In July — a month before the erroneous court filing — Mueller charged 12 Russians with several crimes related to hacking and disseminating the emails as part of a foreign conspiracy to interfere in the election, which that indictment styled in part as a conspiracy to defraud the United States. Part of that indictment referred to WikiLeaks, which it identified as “Organization 1.”

“In order to expand their interference in the 2016 U.S. presidential election, the conspirators transferred many of the documents they stole from the DNC and the chairman of the Clinton campaign to Organization 1,” the July indictment said, referring to the presidential campaign of Hillary Clinton. “The conspirators, posing as Guccifer 2.0, discussed the release of the stolen documents and the timing of those releases with Organization 1 to heighten their impact on the 2016 U.S. presidential election.”

Stueve’s explanation about the inadvertent filing left open the possibility that the language in the unrelated court document was lifted from a draft document written in preparation for eventual charges, not necessarily one handed up by a grand jury and sealed by a court.

Assange became something of a cult figure for those advocating greater transparency in government and in the corporate world.
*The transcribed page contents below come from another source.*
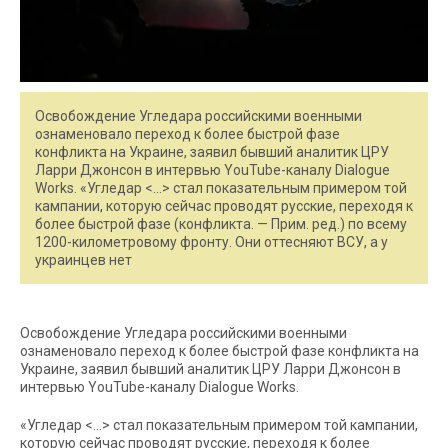
Освобождение Угледара российскими военными
ознаменовало переход к более быстрой фазе
конфликта на Украине, заявил бывший аналитик ЦРУ
Ларри Джонсон в интервью YouTube-каналу Dialogue
Works. «Угледар <…> стал показательным примером той
кампании, которую сейчас проводят русские, переходя к
более быстрой фазе (конфликта. — Прим. ред.) по всему
1200-километровому фронту. Они оттесняют ВСУ, а у
украинцев нет
Освобождение Угледара российскими военными
ознаменовало переход к более быстрой фазе конфликта на
Украине, заявил бывший аналитик ЦРУ Ларри Джонсон в
интервью YouTube-каналу Dialogue Works.
«Угледар <…> стал показательным примером той кампании,
которую сейчас проводят русские, переходя к более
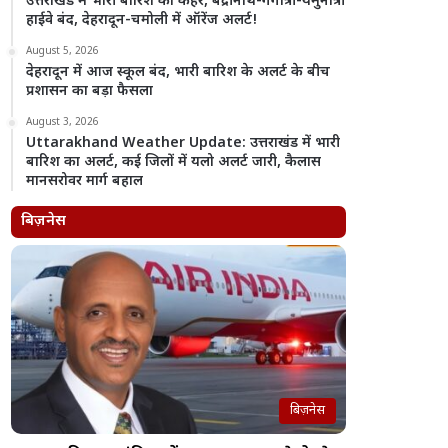
उत्तराखंड में भारी बारिश का कहर, बद्रीनाथ-गंगोत्री-यमुनोत्री
हाईवे बंद, देहरादून-चमोली में ऑरेंज अलर्ट!
August 5, 2026
देहरादून में आज स्कूल बंद, भारी बारिश के अलर्ट के बीच
प्रशासन का बड़ा फैसला
August 3, 2026
Uttarakhand Weather Update: उत्तराखंड में भारी
बारिश का अलर्ट, कई जिलों में यलो अलर्ट जारी, कैलास
मानसरोवर मार्ग बहाल
बिज़नेस
बिज़नेस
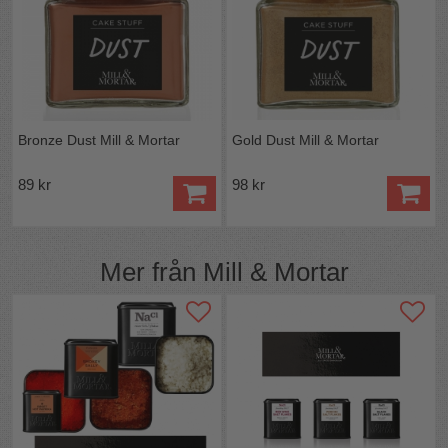
Bronze Dust Mill & Mortar
Gold Dust Mill & Mortar
89 kr
98 kr
Mer från
Mill & Mortar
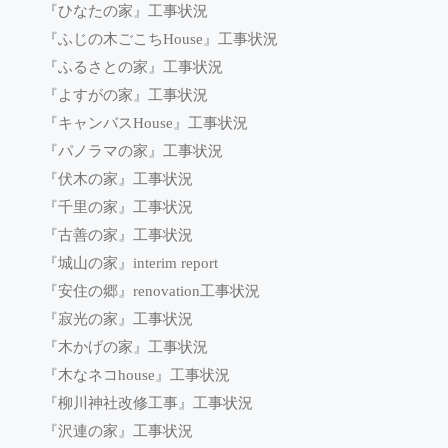
『ひなたの家』工事状況
『ふじの木ごこちHouse』工事状況
『ふるさとの家』工事状況
『よすがの家』工事状況
『キャンバスHouse』工事状況
『パノラマの家』工事状況
『伏木の家』工事状況
『千里の家』工事状況
『古善の家』工事状況
『城山の家』interim report
『安住の郷』renovation工事状況
『寂光の家』工事状況
『木かげの家』工事状況
『木なネコhouse』工事状況
『柳川神社改修工事』工事状況
『沢連の家』工事状況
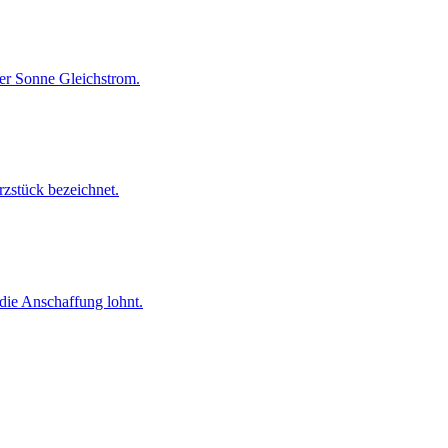
er Sonne Gleichstrom.
rzstück bezeichnet.
 die Anschaffung lohnt.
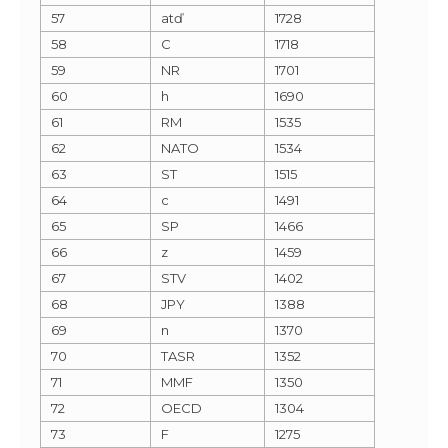
57
atď
1728
58
C
1718
59
NR
1701
60
h
1690
61
RM
1535
62
NATO
1534
63
ST
1515
64
c
1491
65
SP
1466
66
z
1459
67
STV
1402
68
JPY
1388
69
n
1370
70
TASR
1352
71
MMF
1350
72
OECD
1304
73
F
1275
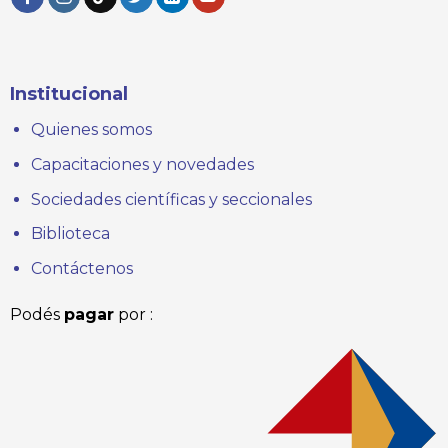
Institucional
Quienes somos
Capacitaciones y novedades
Sociedades científicas y seccionales
Biblioteca
Contáctenos
Podés
pagar
por :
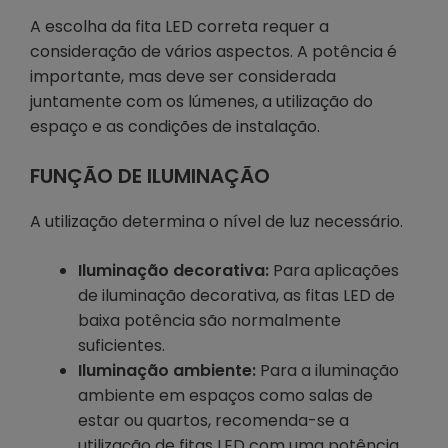
A escolha da fita LED correta requer a
consideração de vários aspectos. A potência é
importante, mas deve ser considerada
juntamente com os lúmenes, a utilização do
espaço e as condições de instalação.
FUNÇÃO DE ILUMINAÇÃO
A utilização determina o nível de luz necessário.
Iluminação decorativa:
Para aplicações
de iluminação decorativa, as fitas LED de
baixa potência são normalmente
suficientes.
Iluminação ambiente:
Para a iluminação
ambiente em espaços como salas de
estar ou quartos, recomenda-se a
utilização de fitas LED com uma potência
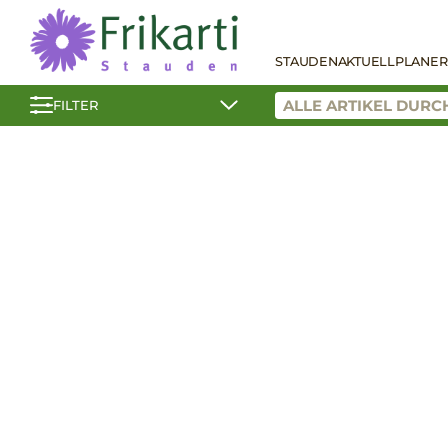
STAUDEN
AKTUELL
PLANER
FILTER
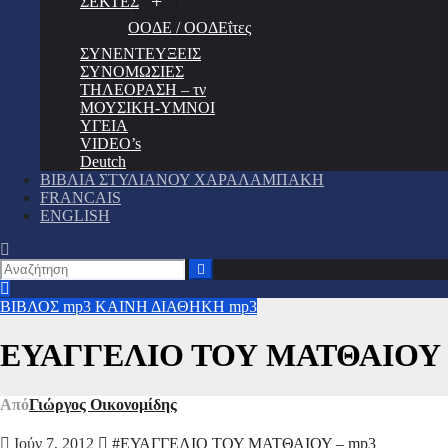
ΣΕΚΤΕΣ
ΟΟΔΕ / ΟΟΔΕΐτες
ΣΥΝΕΝΤΕΥΞΕΙΣ
ΣΥΝΟΜΩΣΙΕΣ
ΤΗΛΕΟΡΑΣΗ – τν
ΜΟΥΣΙΚΗ-ΥΜΝΟΙ
ΥΓΕΙΑ
VIDEO’s
Deutch
ΒΙΒΛΙΑ ΣΤΥΛΙΑΝΟΥ ΧΑΡΑΛΑΜΠΑΚΗ
FRANCAIS
ENGLISH
ΒΙΒΛΟΣ mp3
ΚΑΙΝΗ ΔΙΑΘΗΚΗ mp3
ΕΥΑΓΓΕΛΙΟ ΤΟΥ ΜΑΤΘΑΙΟΥ 
Από
Γιώργος Οικονομίδης
Ιούν 7, 2012
#ΕΥΑΓΓΕΛΙΟ ΤΟΥ ΜΑΤΘΑΙΟΥ – mp3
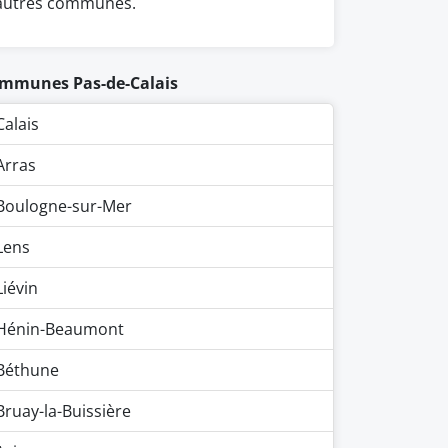
autres communes.
mmunes Pas-de-Calais
Calais
Arras
Boulogne-sur-Mer
Lens
Liévin
Hénin-Beaumont
Béthune
Bruay-la-Buissière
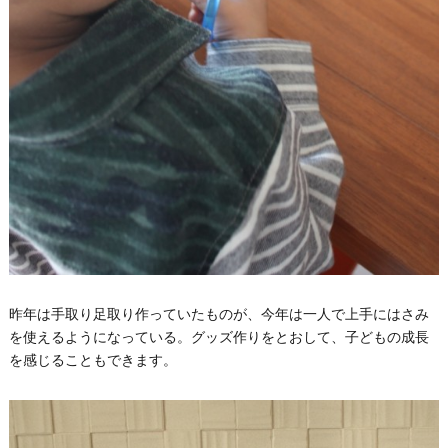
昨年は手取り足取り作っていたものが、今年は一人で上手にはさみ
を使えるようになっている。グッズ作りをとおして、子どもの成長
を感じることもできます。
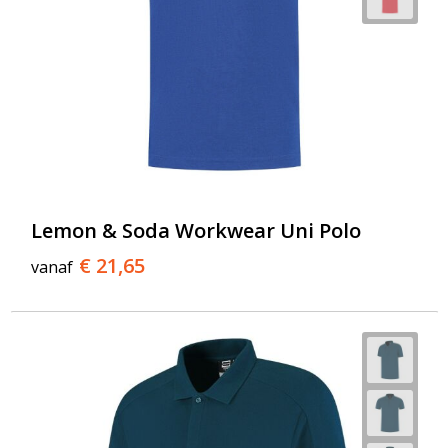
Lemon & Soda Workwear Uni Polo
€ 21,65
vanaf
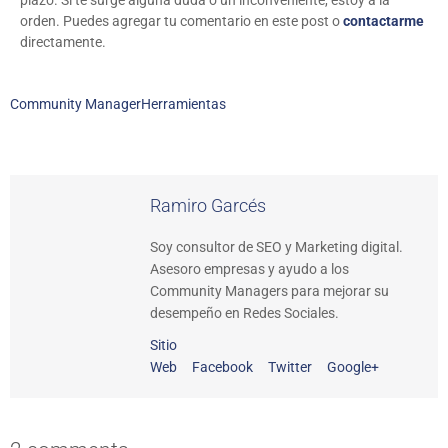
plazo. Si te surge alguna duda o un inconveniente, estoy a la
orden. Puedes agregar tu comentario en este post o
contactarme
directamente.
Community Manager
Herramientas
Ramiro Garcés
Soy consultor de SEO y Marketing digital.
Asesoro empresas y ayudo a los
Community Managers para mejorar su
desempeño en Redes Sociales.
Sitio
Web
Facebook
Twitter
Google+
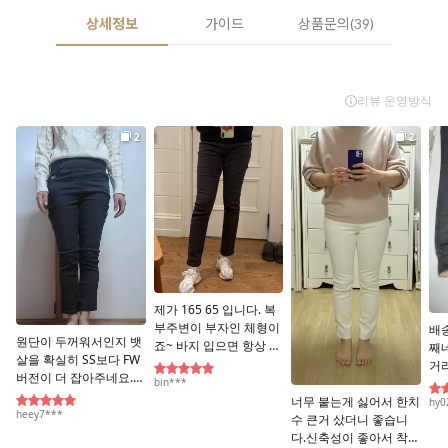
상세정보
가이드
상품문의(39)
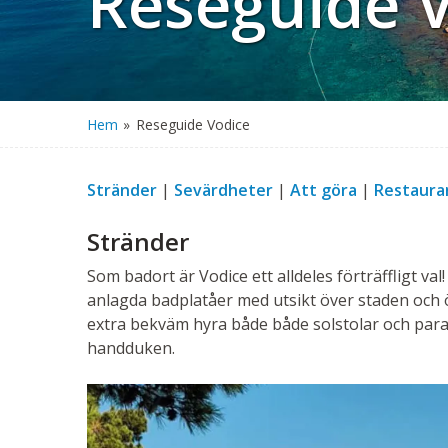
Reseguide 
Hem
»
Reseguide Vodice
Stränder
|
Sevärdheter
|
Att göra
|
Restaura
Stränder
Som badort är Vodice ett alldeles förträffligt v
anlagda badplatåer med utsikt över staden och ö
extra bekväm hyra både både solstolar och paras
handduken.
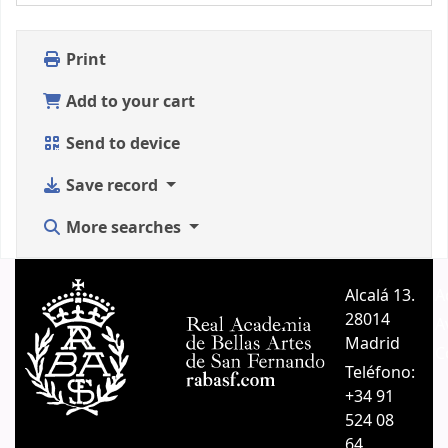
Print
Add to your cart
Send to device
Save record
More searches
Alcalá 13.
A
28014
A
Madrid
C
Teléfono:
+34 91
524 08
64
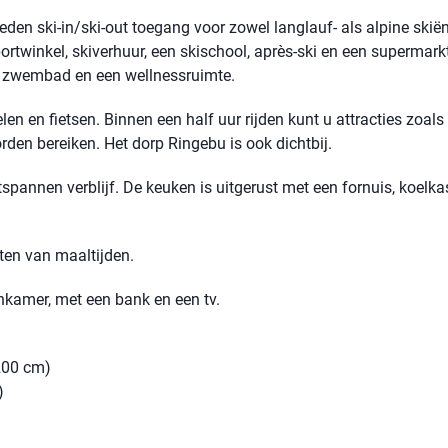
den ski-in/ski-out toegang voor zowel langlauf- als alpine skiën
rtwinkel, skiverhuur, een skischool, après-ski en een supermarkt
n zwembad en een wellnessruimte.
n en fietsen. Binnen een half uur rijden kunt u attracties zoals
den bereiken. Het dorp Ringebu is ook dichtbij.
spannen verblijf. De keuken is uitgerust met een fornuis, koelkast
ten van maaltijden.
nkamer, met een bank en een tv.
200 cm)
)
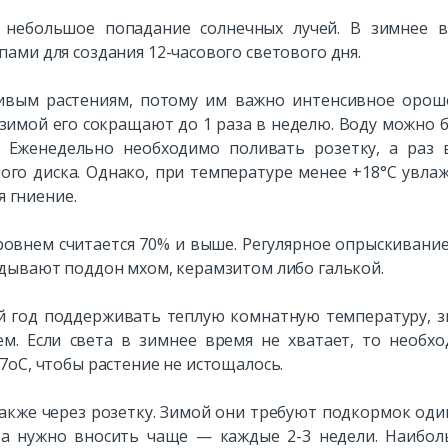
о небольшое попадание солнечных лучей. В зимнее 
ми для создания 12-часового светового дня.
ивым растениям, потому им важно интенсивное орош
зимой его сокращают до 1 раза в неделю. Воду можно 
 Еженедельно необходимо поливать розетку, а раз 
ого диска. Однако, при температуре менее +18°С увла
я гниение.
овнем считается 70% и выше. Регулярное опрыскивание
дывают поддон мхом, керамзитом либо галькой.
й год поддерживать теплую комнатную температуру, 
м. Если света в зимнее время не хватает, то необх
оС, чтобы растение не истощалось.
кже через розетку. Зимой они требуют подкормок оди
ва нужно вносить чаще — каждые 2-3 недели. Наибо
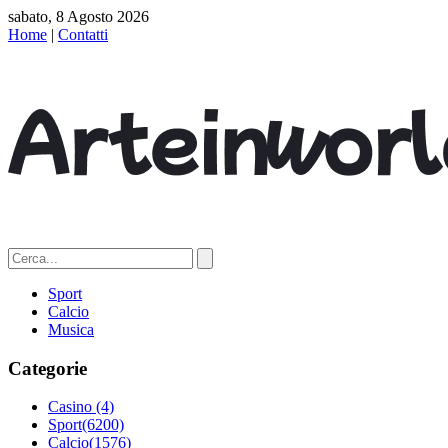
sabato, 8 Agosto 2026
Home
|
Contatti
Sport
Calcio
Musica
Categorie
Casino
(4)
Sport
(6200)
Calcio
(1576)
The prominence of WikiLeaks also generated a debate about the boundaries of journalism and the protections of free expression in the digital age.

At the same time, Assange was pursued by Swedish prosecutors on charges of sexual abuse — ultimately forcing him to seek refuge in the Ecuadorean Embassy in London in the summer of 2012. He has remained there since.

In October, Assange sued the Ecuadorean government for limiting his visitors and online activity.

WikiLeaks has been attacked for its publication of the hacked Democratic emails. In April 2017, the CIA director at the time, Mike Pompeo, called it a “hostile intelligence service” that was aided by Russia and accused Assange of making “common cause with dictators.”

Hughes, the terrorism expert, who is the deputy director of the Program on Extremism at George Washington University, posted a screenshot of the court filing on Twitter shortly after The Wall Street Journal reported on Thursday that the Justice Department was preparing to prosecute Assange.

“You guys should read EDVA court filings more,” Hughes wrote, “cheaper than a Journal subscription.”